I'm kidding of course! Four Stars.

I would love to tell you more, but you know what they say? Unfortunately no one can be told what The Matrix is, you have to see it for yourself.


Good review. I'm looking forward to the discussion of Reloaded.

I liked it more than most in part because I think it went beyond just neutralizing the magical black guy aspect of Morpheus to actively subverting it, since the prophecy and focus on Neo turned out to be a tool of the system.

Hi Greg! Thanks for the read. You bring up an excellent point - it makes me think about an aspect of it I hadn't previously - which I always enjoy.

Part of me wants to say that the reality of the one was real, but it was only truly real perhaps to the Oracle (besides the believers); and for her, in a sense it is also another tool, just a more pro-human one.

And since we see in her room a diverse group of 'potentials' (not just a room of white American boys), we know a variety of people can hold that position. And all that makes Morpheus & Neo true equals, working toward a common cause - I hope I'm understanding that correctly. Let me know if I'm not.

There are also a few other, more on the nose, ways in which the 'magical negro' label is avoided, but they become apparent later in the trilogy. I think I spoke about them, but if I didn't I'll be happy to add them later.

thx, d

Little moments make a difference, like the elevator scene: most scenes with a man and woman on a cable or rope will have the man holding onto the rope and the woman holding onto the man; but Trinity holds onto the rope.

I so agree with you there, Nick. In fact she seems a tad more sure about it than he does. The scene that comes to my mind when I see it is the famous Star Wars rope scene (really the first one, rather episode IV, and Return of the Jedi a little). And even back then I thought it was better than what was in other films, but this knocks it out the park.

I also am with you on the fact that little moments, when you catch them, make the film all the better. One of my favorite little scenes (and it is quite little!) is the one inside the Oracle's apartment, and the two little girls - one noticeably ethnic and one not - are sharing the blocks with one another with what seems like tk. It made me smile.


"The only one who doesn't is shown to be quite villainous."

Yea, but him not believing Morpheus and him being villainous is quite independent of each other, as shown in the sequels (although it didn't need to be).

The characters that disbelieve him are all reasonable people, they have every right to. It is "faith" after all (how it's based on evidence is hardly discussed by anyone, so let's just go with it).
It's made fairly obvious that Morpheus was a bit manipulative and dishonest while "recuiting" Neo, even without Cypher lampshading it, and a lot of his "wisdoms" are tied to his delusions and false beliefs - notice how he drops the woolly act and becomes much more grounded in the 3rd movie.
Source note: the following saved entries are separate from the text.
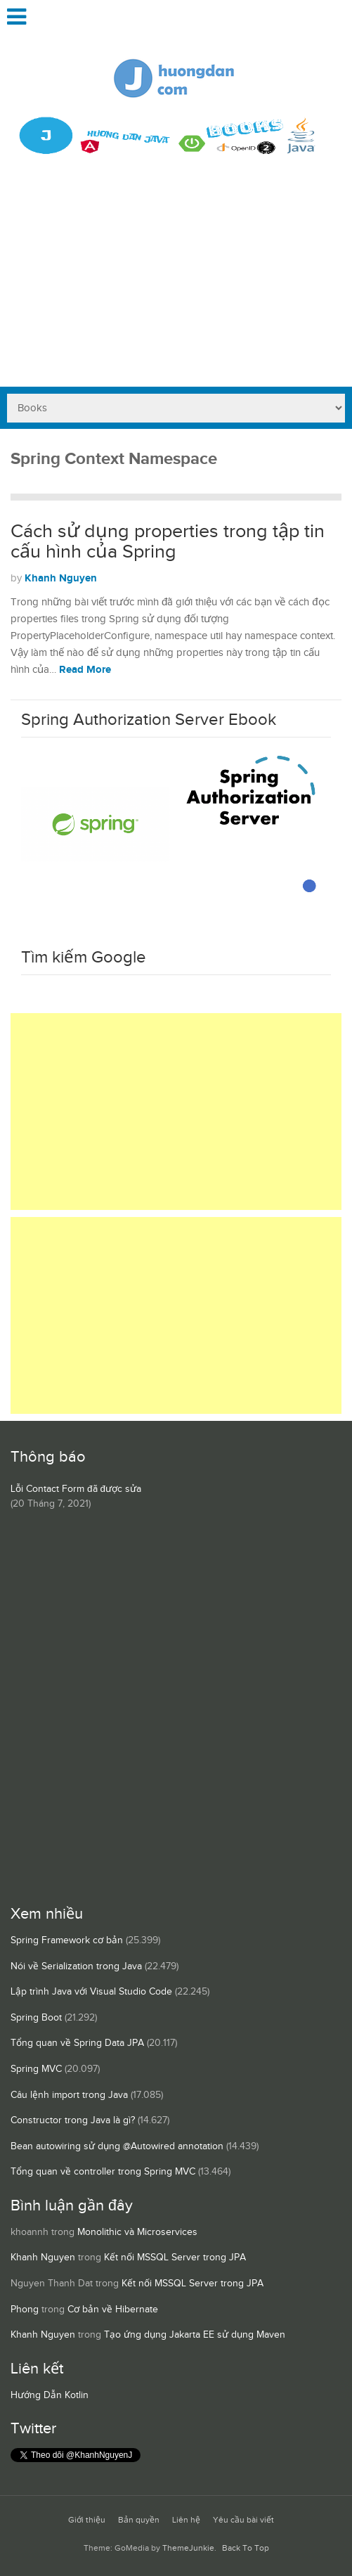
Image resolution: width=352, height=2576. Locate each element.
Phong (25, 2309)
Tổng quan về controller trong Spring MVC (103, 2171)
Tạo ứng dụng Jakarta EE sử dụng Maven (194, 2334)
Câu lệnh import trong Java (69, 2095)
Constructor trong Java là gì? (73, 2120)
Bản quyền (138, 2520)
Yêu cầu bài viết (243, 2520)
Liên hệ (186, 2520)
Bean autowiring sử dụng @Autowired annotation (117, 2146)
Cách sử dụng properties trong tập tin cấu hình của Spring (168, 542)
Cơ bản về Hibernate (112, 2309)
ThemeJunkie (188, 2548)
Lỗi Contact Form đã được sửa (76, 1489)
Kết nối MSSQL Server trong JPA (175, 2257)
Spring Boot (36, 2017)
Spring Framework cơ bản (67, 1940)
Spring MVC (36, 2069)
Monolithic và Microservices (137, 2232)
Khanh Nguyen (61, 578)
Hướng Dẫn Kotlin (50, 2395)
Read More (85, 669)
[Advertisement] (176, 281)
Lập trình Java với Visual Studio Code (91, 1991)
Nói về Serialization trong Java (76, 1966)
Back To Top (245, 2548)
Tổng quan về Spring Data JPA (77, 2043)
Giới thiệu (86, 2520)
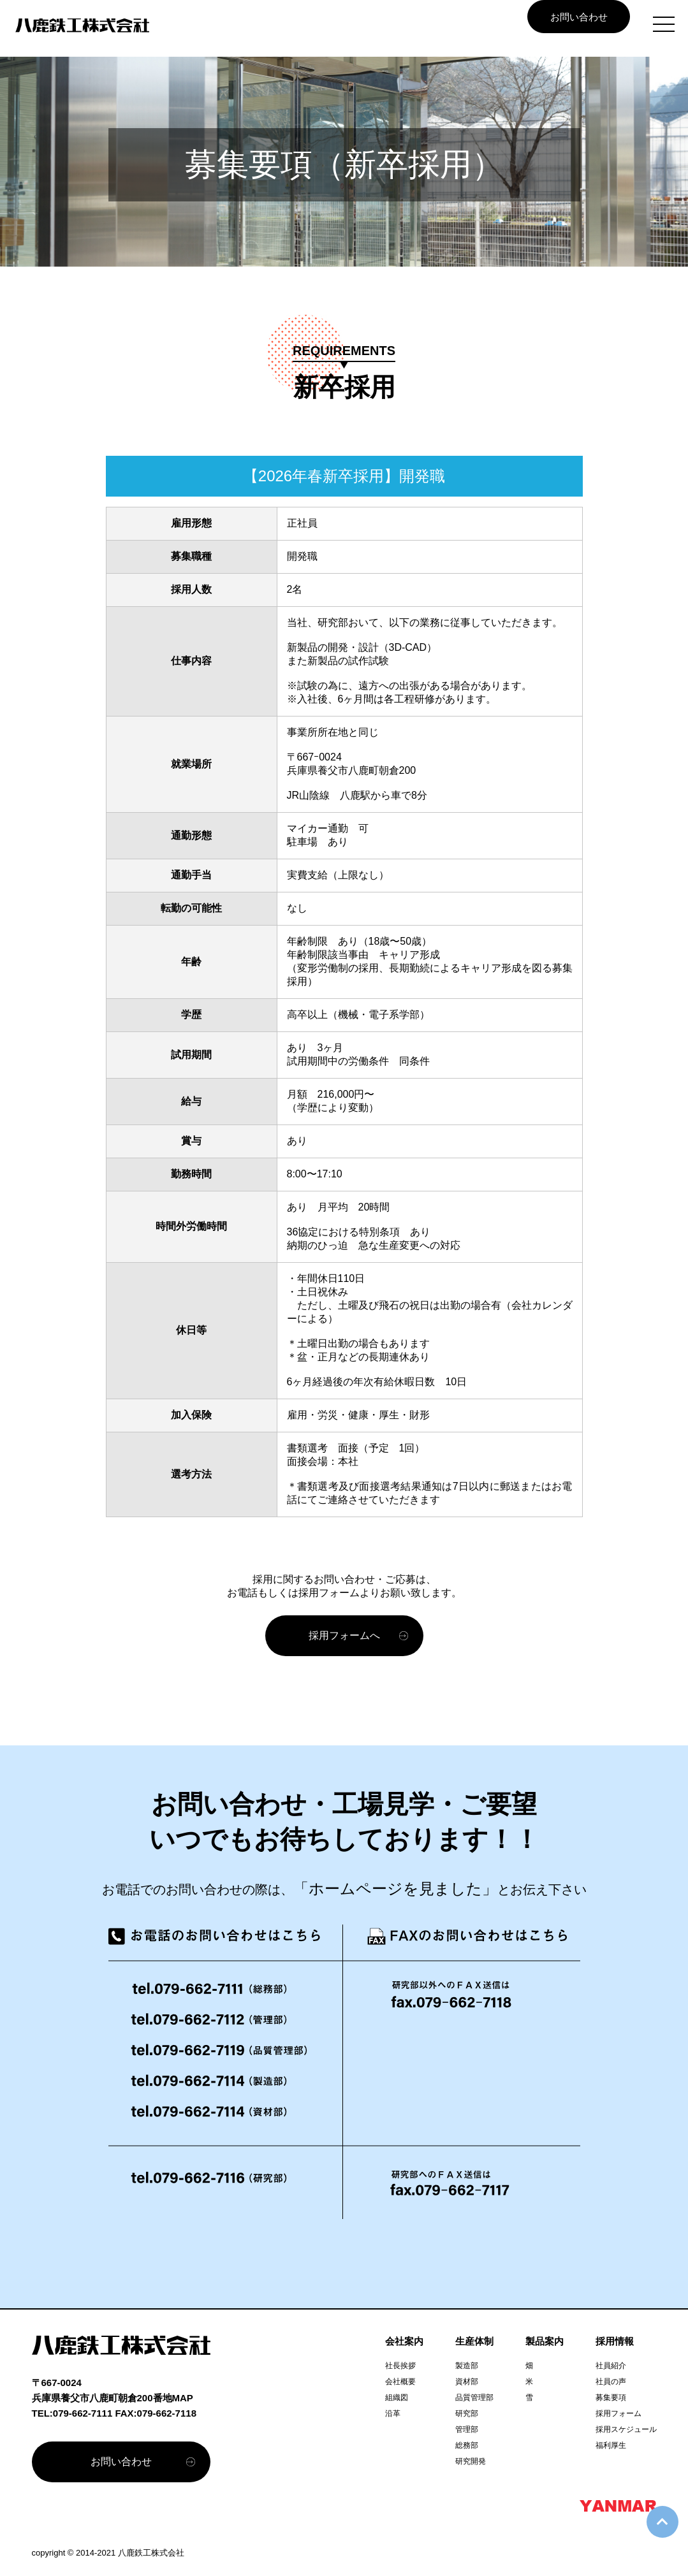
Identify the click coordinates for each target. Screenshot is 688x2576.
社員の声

In fact, that's one of the cool things about these movies - they contain lots of "hokey" deep-sounding dialogue and monologue that can be called gratuitous or maybe even not quite logical... but it's always coming from characters that are either dishonest, self-aggrandizing and theatralic, deluded or otherwise unreliable.

I doubt this casts any shadow on his character in terms of how "a black man/person is portrayed", although unfortunate implications (religious black guy, black mentor has to be saved by white hero; black mentor was wrong and whitey figures it out himself while the black ex-mentor thankfully gazes into the sky, embracing his also black girlfriend) can always be read into it I guess.

But it's all color-blind character, and it's just his character arc - Locke from Lost was white, and had a comparable one.